Bright blazar flares with CTA

TL;DR

This paper discusses how the upcoming Cherenkov Telescope Array (CTA) will enhance our understanding of blazar flares by providing detailed observations, based on realistic simulations of blazar emissions and CTA capabilities.

Contribution

It presents realistic simulations of CTA observations of blazar flares, integrating advanced emission models and observational constraints to predict future insights.

Findings

CTA will significantly improve blazar flare observations.

Simulations show enhanced spectral and temporal resolution.

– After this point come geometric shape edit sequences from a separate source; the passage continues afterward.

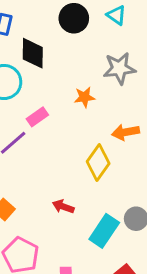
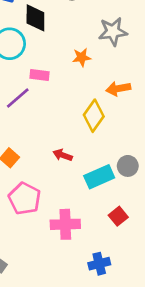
pink rectangle: (37, 117) -> (39, 75), turned 42
cyan rectangle: (104, 231) -> (99, 177), turned 32

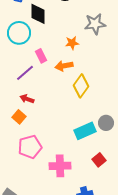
pink rectangle: (39, 75) -> (41, 56), turned 56
orange arrow: (118, 89) -> (64, 66), moved
red arrow: (63, 155) -> (27, 99), moved
pink pentagon: (25, 199) -> (30, 147), turned 30

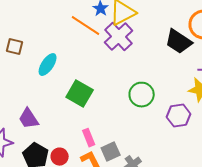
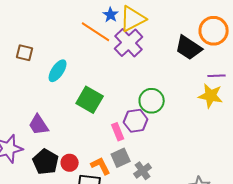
purple hexagon: (179, 116) -> (136, 121), moved
pink rectangle: (89, 138) -> (118, 132), moved

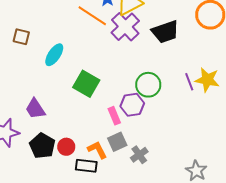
black trapezoid: (189, 48) -> (165, 32), moved, turned -52
purple line: (217, 76) -> (189, 82), moved, turned 72

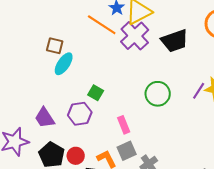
brown square: (21, 37) -> (55, 46), moved
purple line: (189, 82) -> (199, 91), turned 54
green square: (86, 84) -> (96, 93), size x0.6
purple hexagon: (132, 105) -> (80, 114), moved

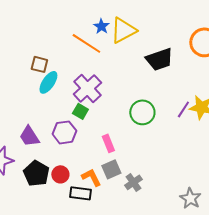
purple cross: (135, 36) -> (87, 88), moved

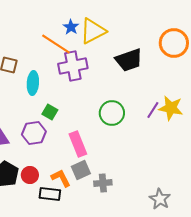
cyan ellipse: (48, 82) -> (33, 83), moved, turned -30
purple cross: (87, 88) -> (73, 66), moved, turned 32
pink rectangle: (108, 143) -> (78, 144), size x1.4
gray cross: (133, 182) -> (103, 183), turned 30

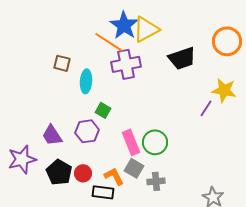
blue star: (71, 27) -> (124, 25), size x1.8
yellow star: (171, 108) -> (224, 90), moved
green circle: (112, 113) -> (155, 142), moved
gray square: (81, 170) -> (134, 168), turned -36

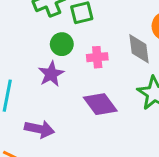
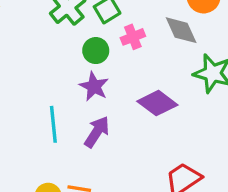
pink cross: (97, 57) -> (133, 37), moved
purple arrow: (39, 129) -> (97, 132), moved, turned -52

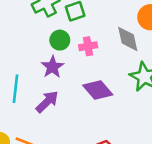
pink cross: (133, 37) -> (88, 46), moved

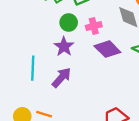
purple diamond: (98, 90) -> (107, 49), moved

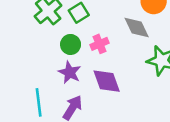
purple diamond: (107, 49) -> (107, 81), moved, turned 35

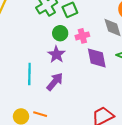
purple diamond: (107, 81) -> (97, 58), moved

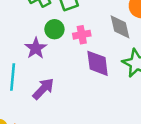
purple star: (56, 54) -> (36, 48), moved

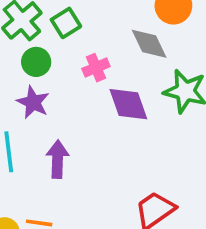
green circle: (54, 29) -> (36, 62), moved
purple arrow: (43, 89) -> (57, 159), turned -30

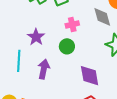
green circle: (36, 62) -> (67, 46), moved
purple diamond: (128, 104) -> (90, 76), moved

Expected to advance understanding of jet physics and particle acceleration.

Abstract

The TeV extragalactic sky is dominated by blazars, radio-loud active galactic nuclei with a relativistic jet pointing towards the Earth. Blazars show variability that can be quite exceptional both in terms of flux (orders of magnitude of brightening) and time (down to the minute timescale). This bright flaring activity contains key information on the physics of particle acceleration and photon production in the emitting region, as well as the structure and physical properties of the jet itself. The TeV band is accessed from the ground by Cherenkov telescopes that image the pair cascade triggered by the interaction of the gamma ray with the Earth's atmosphere. The Cherenkov Telescope Array (CTA) represents the upcoming generation of imaging atmospheric Cherenkov telescopes, with a significantly higher sensitivity and larger energy coverage with respect to current instruments. It will thus provide us with unprecedented statistics on blazar light-curves and spectra. In this contribution we present the results from realistic simulations of CTA observations of bright blazar flares, taking as input state-of-the-art numerical simulations of blazar emission models and including all relevant observational constraints.